A work of this type will necessarily encounter definitional issues, and Fennell confesses that his designation of “Irish” is “instinctive or emotive rather than logical” (2), a choice that will surely be familiar to anyone attempting genre definitions in the field of sf. To this end, he includes Northern Irish writers, an astute decision as becomes clear, but excludes foreign authors resident in Ireland. What is in no doubt, however, is the remarkable abundance of Irish sf. The texts chosen are admirably wide-ranging: more familiar authors, from Robert Cromie to C.S. Lewis to Ian McDonald, are studied alongside Irish authors not generally associated with sf, such as George Bernard Shaw and Flann O’Brien. The majority of the texts, however, will be far less familiar to most, and Fennell gathers together an impressive selection, including Thomas Greer’s A Modern Daedalus (1885), in which the protagonist invents a pair of mechanical wings and creates an Irish flying brigade to win an independent Ireland; Charlotte (“L”) McManus’s The Professor in Erin (1912), a utopian alternate history in which a professor awakens in a “nationalist wonderland” (94); Seosamh Ó Torna’s “Duinneall” (1938), a paranoid account of machine-like beings; and Cathal Ó Sándair’s derivative space opera, Captaen Spéirling (1960-61).

There is always a danger in studies of this type that critical insight will get sidelined by excessive plot summary, and there are certainly times when this is the case—the section on C.S Lewis, for example, is simply a summary of Out of the Silent Planet (1938), while the McDonald chapter, examining a well-known contemporary author, feels overly burdened with synopsis. The overall balance of exposition to analysis, however, is handled skillfully, especially given the unfamiliar source material. Also, Fennell’s translations of the Gaelic texts are smoothly integrated (with the original Irish preserved in the endnotes), and the result is a work that cogently argues its case for the distinctiveness of Irish sf while introducing the vast majority of readers to a wide swathe of new sf texts. The introduction sees Fennell wade into the ongoing debate surrounding the definition and origins of sf, and while this is familiar ground for those working in the field, it will certainly serve scholars of Irish literature as a welcome overview. Most sf critics will also welcome the contextualization of the finer points of Irish history and politics woven throughout the discussion. More importantly, however, the introduction presents a concise outline of Fennell’s later ideas, particularly in relation to myth. Fennell contends that sf “is ahistorical in that it pretends to be history”(18; emphasis in original), and this insight will be crucial for a reading of Irish sf that is forged out of competing histories and alternative futures.

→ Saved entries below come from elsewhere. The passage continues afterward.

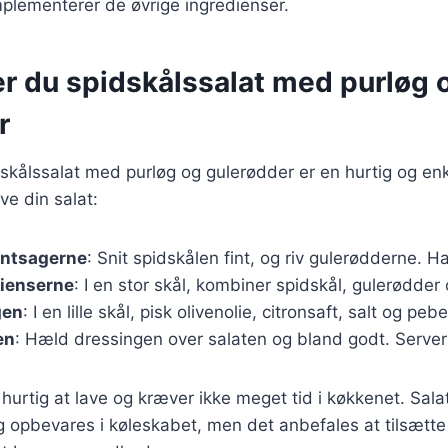
plementerer de øvrige ingredienser.
er du spidskålssalat med purløg 
r
skålssalat med purløg og gulerødder er en hurtig og enk
ave din salat:
øntsagerne
: Snit spidskålen fint, og riv gulerødderne. H
dienserne
: I en stor skål, kombiner spidskål, gulerødder 
gen
: I en lille skål, pisk olivenolie, citronsaft, salt og p
en
: Hæld dressingen over salaten og bland godt. Server
 hurtig at lave og kræver ikke meget tid i køkkenet. Sal
og opbevares i køleskabet, men det anbefales at tilsætte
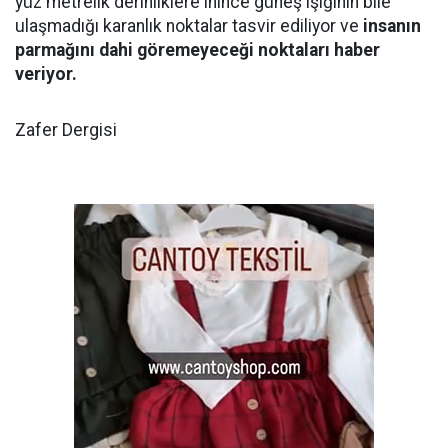
yüz metrelik derinliklere inince güneş ışığının bile
ulaşmadığı karanlık noktalar tasvir ediliyor ve
insanın
parmağını dahi göremeyeceği noktaları haber
veriyor.
Zafer Dergisi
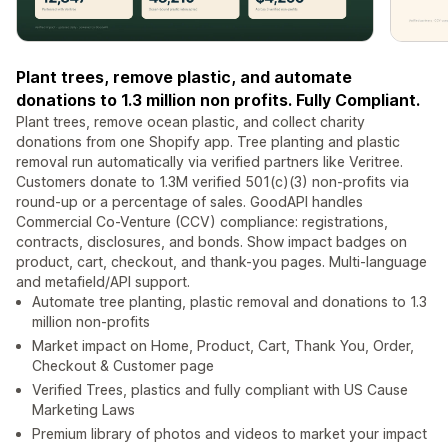
Plant trees, remove plastic, and automate
donations to 1.3 million non profits. Fully Compliant.
Plant trees, remove ocean plastic, and collect charity
donations from one Shopify app. Tree planting and plastic
removal run automatically via verified partners like Veritree.
Customers donate to 1.3M verified 501(c)(3) non-profits via
round-up or a percentage of sales. GoodAPI handles
Commercial Co-Venture (CCV) compliance: registrations,
contracts, disclosures, and bonds. Show impact badges on
product, cart, checkout, and thank-you pages. Multi-language
and metafield/API support.
Automate tree planting, plastic removal and donations to 1.3
million non-profits
Market impact on Home, Product, Cart, Thank You, Order,
Checkout & Customer page
Verified Trees, plastics and fully compliant with US Cause
Marketing Laws
Premium library of photos and videos to market your impact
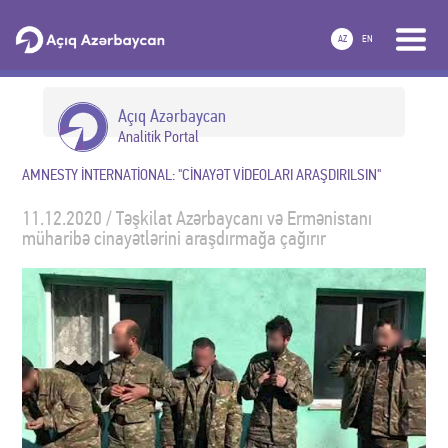
AZ
EN
Açıq Azərbaycan
Analitik Portal
AMNESTY İNTERNATİONAL: "CİNAYƏT VİDEOLARI ARAŞDIRILSIN"
11.12.2020 / Təşkilat Azərbaycanı və Ermənistanı
müharibə cinayətlərini araşdırmağa çağırır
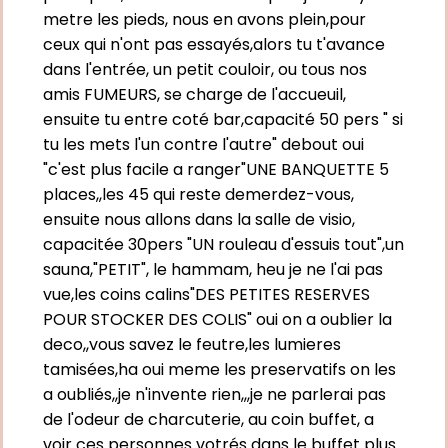
metre les pieds, nous en avons plein,pour
ceux qui n'ont pas essayés,alors tu t'avance
dans l'entrée, un petit couloir, ou tous nos
amis FUMEURS, se charge de l'accueuil,
ensuite tu entre coté bar,capacité 50 pers " si
tu les mets l'un contre l'autre" debout oui
"c'est plus facile a ranger"UNE BANQUETTE 5
places,,les 45 qui reste demerdez-vous,
ensuite nous allons dans la salle de visio,
capacitée 30pers "UN rouleau d'essuis tout",un
sauna,"PETIT", le hammam, heu je ne l'ai pas
vue,les coins calins"DES PETITES RESERVES
POUR STOCKER DES COLIS" oui on a oublier la
deco,,vous savez le feutre,les lumieres
tamisées,ha oui meme les preservatifs on les
a oubliés,,je n'invente rien,,,je ne parlerai pas
de l'odeur de charcuterie, au coin buffet, a
voir ces personnes votrés dans le buffet plus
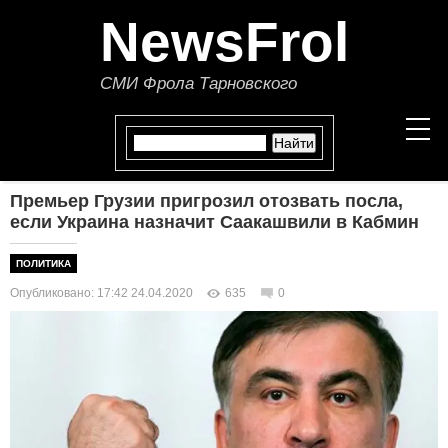
NewsFrol
СМИ Фрола Тарновского
Премьер Грузии пригрозил отозвать посла,
НОВОСТИ
если Украина назначит Саакашвили в Кабмин
СТАТЬИ
ПОЛИТИКА
Опубликовано: 17:42 24.04.2020
635
0
ПОЛИТИКА
ЭКОНОМИКА
В МИРЕ
ОБЩЕСТВО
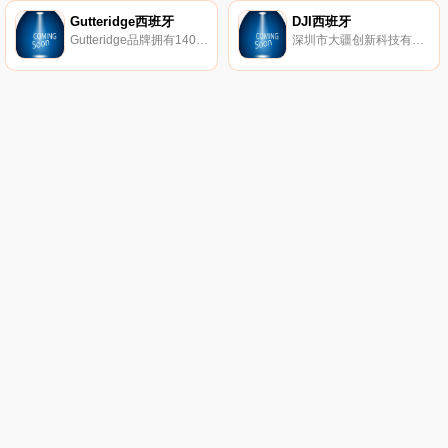
Gutteridge西班牙
DJI西班牙
Gutteridge品牌拥有140多年的历史，这是一个历史悠久的盎格鲁-那不勒斯的标志，体现了制衣传统和工艺的迷人融合，独特的价值体现了该品牌永恒的优雅。
深圳市大疆创新科技有限公司(DJ-Innovations，简称DJI))，2006年由香港科技大学毕业生汪滔等人创立，是全球领先的无人飞行器控制系统及无人机解决方案的研发和生产商，客户遍布全球100多个国家。通过持续的创新，大疆致力于为无人机工业、行业用户以及专业航拍应用提供性能最强、体验最佳的革命性智能飞控产品和解决方案。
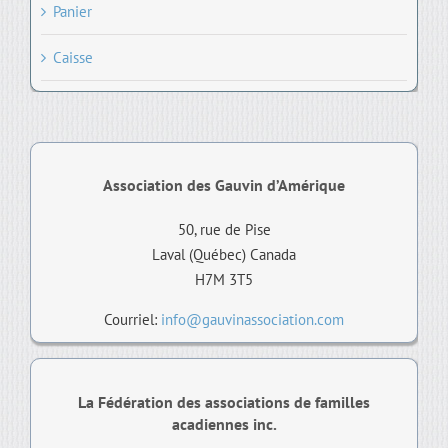
Panier
Caisse
Association des Gauvin d’Amérique
50, rue de Pise
Laval (Québec) Canada
H7M 3T5
Courriel:
info@gauvinassociation.com
La Fédération des associations de familles
acadiennes inc.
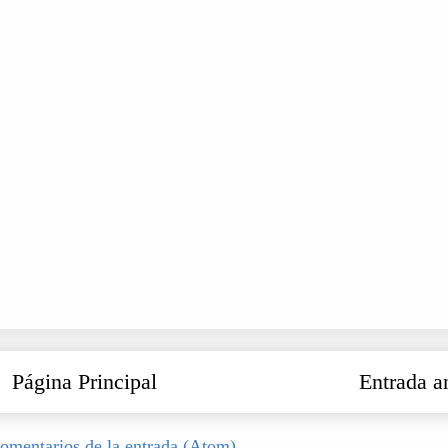
Página Principal
Entrada a
omentarios de la entrada (Atom)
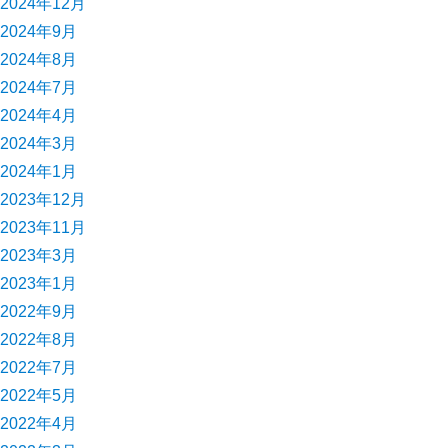
2024年12月
2024年9月
2024年8月
2024年7月
2024年4月
2024年3月
2024年1月
2023年12月
2023年11月
2023年3月
2023年1月
2022年9月
2022年8月
2022年7月
2022年5月
2022年4月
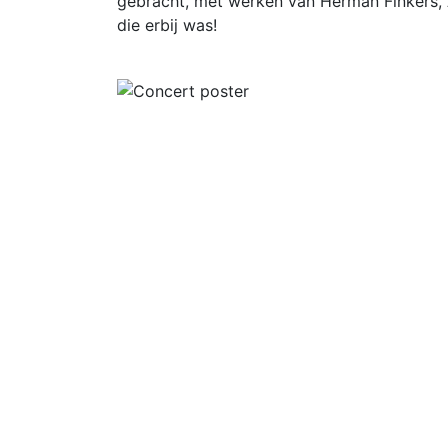
gebracht, met werken van Herman Finkers, 
die erbij was!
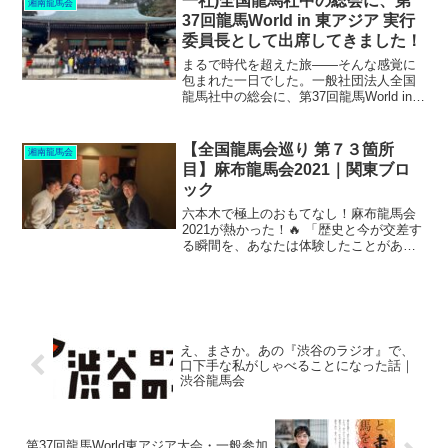
一社)全国龍馬社中の総会に、第
湘南龍馬会
超えて「龍...
37回龍馬World in 東アジア 実行
委員長として出席してきました！
まるで時代を超えた旅――そんな感覚に
包まれた一日でした。一般社団法人全国
龍馬社中の総会に、第37回龍馬World in
東アジア実行委員長として出席。東アジ
ア大会のPRをはじめ、湘南龍馬会発会式
の告知と日程調整を行いました。歴史の
【全国龍馬会巡り 第７３箇所
湘南龍馬会
息吹を感じ...
目】麻布龍馬会2021｜関東ブロ
ック
六本木で極上のおもてなし！麻布龍馬会
2021が熱かった！🔥 「歴史と今が交差す
る瞬間を、あなたは体験したことがあり
ますか？」2021年、六本木の夜が特別な
輝きを放った――。それは、「麻布龍馬
会2021」 への表敬訪問が実現されたから
だ。普段...
え、まさか。あの『渋谷のラジオ』で、
口下手な私がしゃべることになった話｜
渋谷龍馬会
第37回龍馬World東アジア大会・一般参加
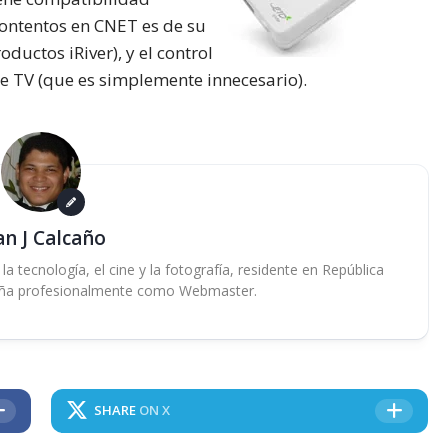
contentos en CNET es de su
ductos iRiver), y el control
 TV (que es simplemente innecesario).
an J Calcaño
 tecnología, el cine y la fotografía, residente en República
ña profesionalmente como Webmaster.
SHARE
ON X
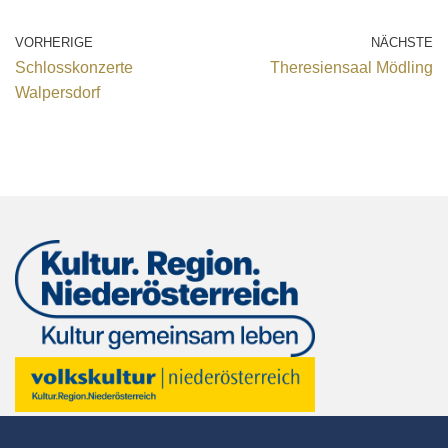
VORHERIGE
NÄCHSTE
Schlosskonzerte
Theresiensaal Mödling
Walpersdorf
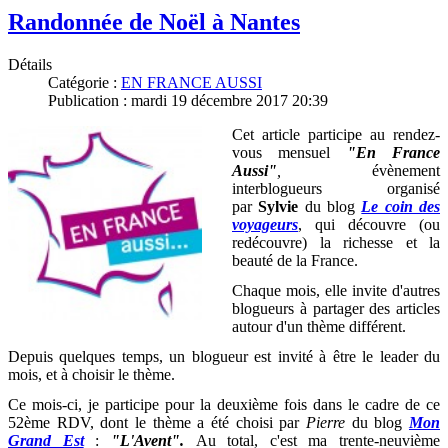
Randonnée de Noël à Nantes
Détails
Catégorie :
EN FRANCE AUSSI
Publication : mardi 19 décembre 2017 20:39
Cet article participe au rendez-
vous mensuel
"En France
Aussi"
,
évènement
interblogueurs organisé
par
Sylvie
du blog
Le coin des
voyageurs
, qui découvre (ou
redécouvre) la richesse et la
beauté de la France
.
Chaque mois, elle invite d'autres
blogueurs à partager des articles
autour d'un thème différent.
Depuis quelques temps, un blogueur est invité à être le leader du
mois, et à choisir le thème.
Ce mois-ci, je participe pour la deuxième fois dans le cadre de ce
52ème RDV, dont le thème a été choisi par
Pierre
du blog
Mon
Grand Est
:
"L'Avent".
Au total, c'est ma trente-neuvième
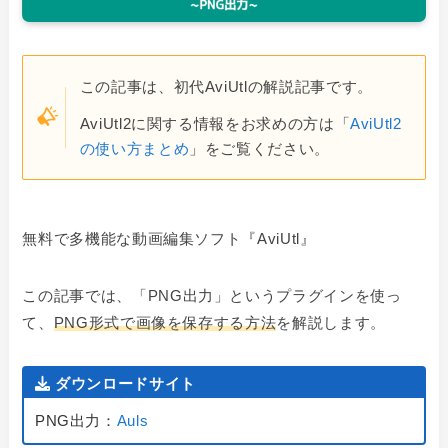
この記事は、初代AviUtlの解説記事です。
AviUtl2に関する情報をお求めの方は「
AviUtl2
の使い方まとめ
」をご覧ください。
無料で多機能な動画編集ソフト『AviUtl』
この記事では、
「
PNG出力」というプラグインを使っ
て、
PNG形式で画像を保存する方法
を解説します。
ダウンロードサイト
PNG出力：
Auls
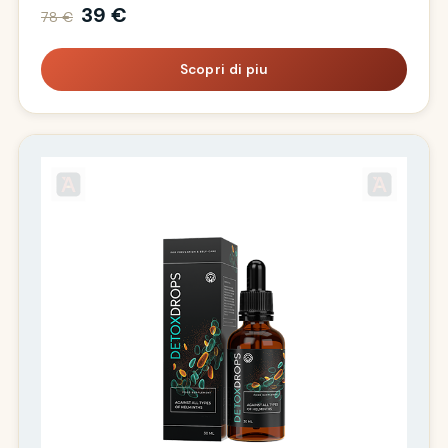
39 €
78 €
Scopri di piu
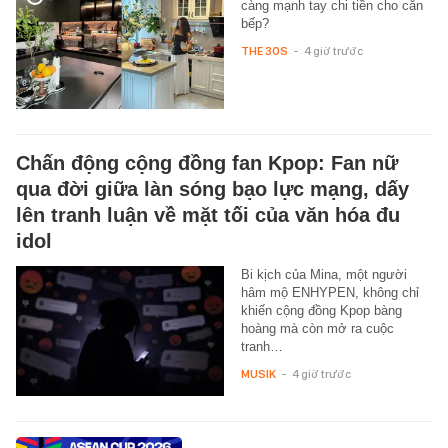
càng mạnh tay chi tiền cho căn
bếp?
THE 30S
-
4 giờ trước
Chấn động cộng đồng fan Kpop: Fan nữ
qua đời giữa làn sóng bạo lực mạng, dấy
lên tranh luận về mặt tối của văn hóa đu
idol
Bi kịch của Mina, một người
hâm mộ ENHYPEN, không chỉ
khiến cộng đồng Kpop bàng
hoàng mà còn mở ra cuộc
tranh…
MUSIK
-
4 giờ trước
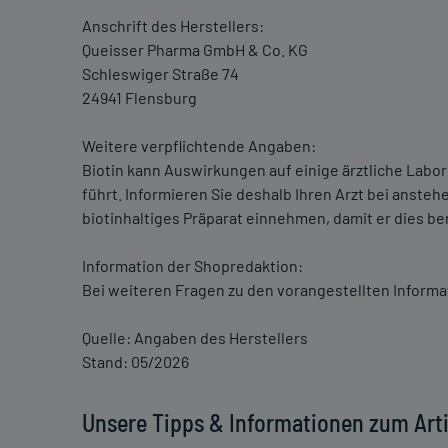
Anschrift des Herstellers:
Queisser Pharma GmbH & Co. KG
Schleswiger Straße 74
24941 Flensburg
Weitere verpflichtende Angaben:
Biotin kann Auswirkungen auf einige ärztliche Lab
führt. Informieren Sie deshalb Ihren Arzt bei anst
biotinhaltiges Präparat einnehmen, damit er dies be
Information der Shopredaktion:
Bei weiteren Fragen zu den vorangestellten Informa
Quelle: Angaben des Herstellers
Stand: 05/2026
Unsere Tipps & Informationen zum Arti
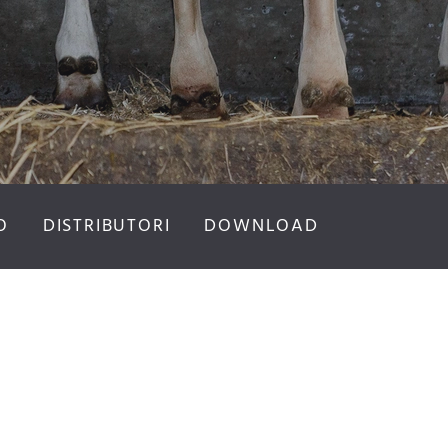
O
DISTRIBUTORI
DOWNLOAD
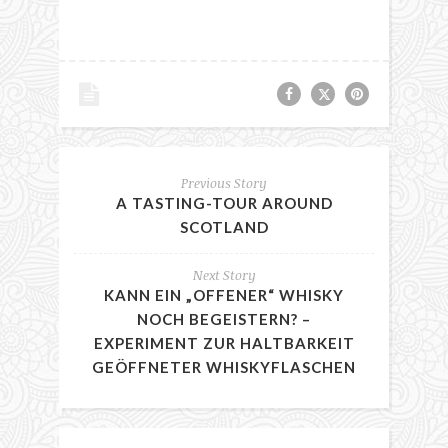
Previous Story
A TASTING-TOUR AROUND
SCOTLAND
Next Story
KANN EIN „OFFENER“ WHISKY
NOCH BEGEISTERN? –
EXPERIMENT ZUR HALTBARKEIT
GEÖFFNETER WHISKYFLASCHEN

The opening chapters examine genre differentiation and the related blurred distinctions among religion, tradition, science, and modernity. Biographical readings of the work of Fitz-James O’Brien and Cromie highlight this section, along with the recurring theme of the “siege mentality.” This theme is revisited in the shape of future-war fiction, where Fennell argues that I.F. Clarke’s inclusion, in his critical work on future-war stories, of Irish texts within a UK tradition ignores important distinctions: “from within the island’s opposing political/cultural traditions … the anticipated combat was always clearly against a foreign or alien enemy”; to nationalists that enemy was Britain; to unionists it was a “secret network of rebels bent on total destruction of their community” (68).

Further connecting the chapters is the issue of colonialism, especially “the degree to which Ireland was colonised, or participated in the colonial project” (36), and the related concept of Ireland as a lost world. Lost-world literature, another staple of sf, may seem to be missing from Irish literature, but “though there are no nineteenth-century texts that depict dinosaurs grazing in Connemara, the colonial image of Ireland was a synthesis of the gothic and lost-world narratives” (39). This theme resurfaces throughout the study, so that in the 1930s, when “science and technology (all ‘objective’ forces) could only be interpreted as antagonistic to a nation trying to construct an ‘authentic’ (subjective) identity for itself,” Ireland is seen once again as a lost world, “a bastion of subjectivity in a world that was trying to become purely ‘objective’” (121). Of course, Ireland may be an island, but it was by no means immune from western popular culture, and Fennell highlights a number of these interactions. Particularly fascinating is the intermingling of sf and the Irish language. With dialects of Irish in each Gaeltacht (Irish-speaking area), the Irish Dáil (parliament) coining Irish words for new technology, and the sf propensity for neologisms, “the average reader would not have been able to tell whether the strange new words they were reading were supposed to be from Mars, a different Gaeltacht, or the Dáil” (135). A close look at the children’s adventure series Captaen Spéirling illustrates this point nicely, and Fennell notes that what makes the series original is the fact that it is soutterly unoriginal—it firmly integrates Irish-language sf into the traditions and tropes of pulp sf (except, of course, that Captain Spéirling is Catholic).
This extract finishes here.